(INPUT begins)

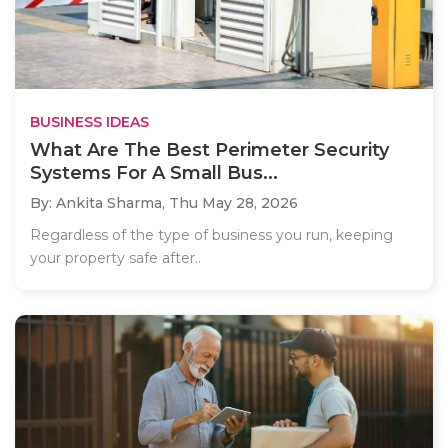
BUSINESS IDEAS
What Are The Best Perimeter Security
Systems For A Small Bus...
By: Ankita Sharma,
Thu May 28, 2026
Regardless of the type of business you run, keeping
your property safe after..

(INPUT ends)
(INPUT begins)

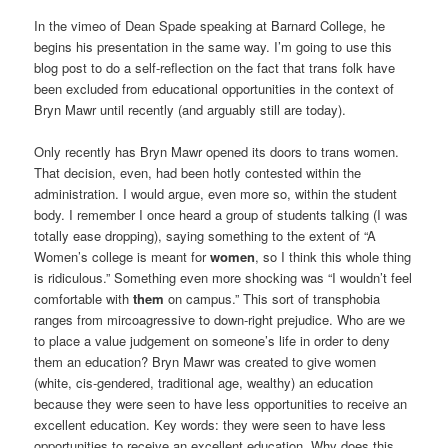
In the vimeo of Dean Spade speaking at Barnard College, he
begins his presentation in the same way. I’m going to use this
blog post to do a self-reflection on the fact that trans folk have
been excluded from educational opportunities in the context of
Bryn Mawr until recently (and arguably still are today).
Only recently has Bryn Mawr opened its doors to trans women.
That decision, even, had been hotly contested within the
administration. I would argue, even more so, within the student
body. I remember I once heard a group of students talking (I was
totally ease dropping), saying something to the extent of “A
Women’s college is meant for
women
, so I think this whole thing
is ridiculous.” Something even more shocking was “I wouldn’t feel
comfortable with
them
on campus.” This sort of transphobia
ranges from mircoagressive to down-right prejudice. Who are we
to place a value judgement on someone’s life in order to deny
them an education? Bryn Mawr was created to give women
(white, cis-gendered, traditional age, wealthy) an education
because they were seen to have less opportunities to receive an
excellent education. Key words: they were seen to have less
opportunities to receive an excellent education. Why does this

(INPUT ends)
(INPUT begins)

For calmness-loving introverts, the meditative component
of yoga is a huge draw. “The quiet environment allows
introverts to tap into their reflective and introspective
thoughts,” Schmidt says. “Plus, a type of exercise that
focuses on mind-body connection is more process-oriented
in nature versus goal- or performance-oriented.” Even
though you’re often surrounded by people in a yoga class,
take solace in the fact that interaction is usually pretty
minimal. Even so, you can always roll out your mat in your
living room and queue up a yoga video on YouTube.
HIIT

(INPUT ends)

TASK TO COMPLETE
Only one stretch of the entries above is wanted: the lines from the one containing "this whole thing" through the one containing "opportunities to receive an excellent". Please reproduce it exactly.

WRITTEN REPLY
, so I think this whole thing
is ridiculous.” Something even more shocking was “I wouldn’t feel
comfortable with
them
on campus.” This sort of transphobia
ranges from mircoagressive to down-right prejudice. Who are we
to place a value judgement on someone’s life in order to deny
them an education? Bryn Mawr was created to give women
(white, cis-gendered, traditional age, wealthy) an education
because they were seen to have less opportunities to receive an
excellent education. Key words: they were seen to have less
opportunities to receive an excellent education. Why does this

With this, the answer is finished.